異変
「あれがサンセンタか」
「綺麗だねぇ」
首都サンセンタは美しい都市だ。まず城壁の色が白い。おそらくただの石ではないのだろう。また、青い屋根柄のようなものが要所要所に使われていて良いアクセントになっている。外観だけで満足してしまいそうになるくらいには見応えがある。
そして、一番目立つのは首都の中央に見える建物だ。空を突き刺すように建っているそれは城というよりは宗教関係の建物に見える。

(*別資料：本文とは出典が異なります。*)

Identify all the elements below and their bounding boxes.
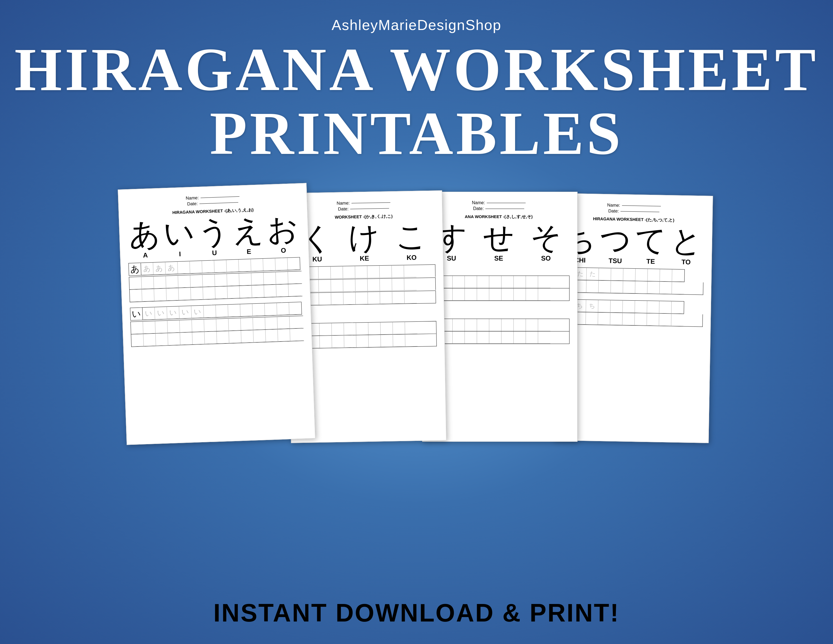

上の方に鐘とかぶら下がっているし、装飾というか彫刻がいたるところに見えるからだ。なんと言うか芸術作品のような印象を受ける。
しかし、綺麗だ。世界遺産レベルだ。
「ベクトルの言う通りだな」
「大っきいもんね」
「そう、ですね」
「……」
大っきくて綺麗だ。うん。
流石は首都だな。外から見ただけで栄えていることがすぐにわかる。
きっと中は俺の興味を引くものが沢山あるんだろうな。
「名物とかあるのか?」
「あったと思いますが、今は思いつかないですね。すみません」
「別に謝らなくてもいいって」
「行けばわかるもんね」
「全くだ」
「……」
フィオの言う通りだ。別に謝らなくても行けばすぐにわかる。
それに名物以外のことは前もって聞いている。確かサンルーブ教とかいう宗教が国教だそうで太陽を崇拝しているらしい。それで教義は生きてるものは全て平等ということ。だから、従魔にもそこまであたりはキツくないとか。
それを初めて聞いた時は少し驚いた。
人間の考えることはどの世界でも似てくるみたいだ。サンルーブ教の教義は俺が生前に抱いていた宗教に対するイメージにそっくりだからな。
まぁ、だからどうってわけでもないが。
それがヒリングサッツ教国の首都サンセンタについて前もって教えてもらったこと。
………………。
「しかし、どうするよ」
「現実逃避はもういいの?」
「ああ」
正直もう無理だ。
サンセンタの美しさに目を向けて、見たくないものを見ないようにしていたが限界だ。
現実は変わらない。
「動いてくれる様子もないしね」
「そうですね」
サンセンタの城門の前に見たくないもの、つまりデカい魔物がいる。
超デカい。少なくともゾウよりはデカい。
流石にキリンほどの高さはないが、遠目から見ても大きさは十分にわかる。
それに大きさ以外にも気になるところがある。
「あのヤマタノオロチみたいなのはなんだ?」
「実物は初めて見たけど、おそらくヒュドラね」
「ヒュドラってドラゴンだっけ?」
「いえ、確か違ったはずです」
「なら、あの見た目でトカゲの仲間なのか?」
「たぶんね」
頭が沢山あるおかげでなんとなくわかっていたけどね。
ヒュドラだってさ。初めて見た。そして、見たくなかった。
四本の太い足に長い尻尾があり、なんと頭は十個もある。多くない?
更には全身水色の鱗に覆われている。
まさかのパステルカラーだよ。自然界のファッションスター気取りか? 別にお前にその役割求めてねえよ。しかもあの見た目でトカゲってどういうことですかね? ちょっとトカゲに謝ってもらえますか?
「これは城壁にそって迂回するしかないわね」
「そうですね」
そう言ってお嬢とベクトルは進行方向を曲げてゆっくりと先に進む。
幸いなことにヒュドラとの距離は結構ある。今から迂回すればそうそう見つかることはないはずだ。
「真反対に迂回するのか?」
「西門の方が近いから、そっちね」
「なるほどな」
俺たちはサンセンタから見て北から来た。なので、ここから真逆にあたる南門に行くのかと思ったが、そこまで迂回する必要はないらしい。
危ないとはいえ、あんまり遠回りはしたくないもんな。
「バレる前にさっさと行こっか」
「はい」
しかし、なんでヒュドラが首都の前で陣取っているだ? ゲームみたいに突然魔物が湧くことはないはずだ。魔物だって一応生き物だからな。
あんなところにヒュドラがいたら生活に支障が出る。
あれでは完全に北門が使えない。住民も困るだろうし、行商人のような移動をともなう商売人もさぞお困りのことだろう。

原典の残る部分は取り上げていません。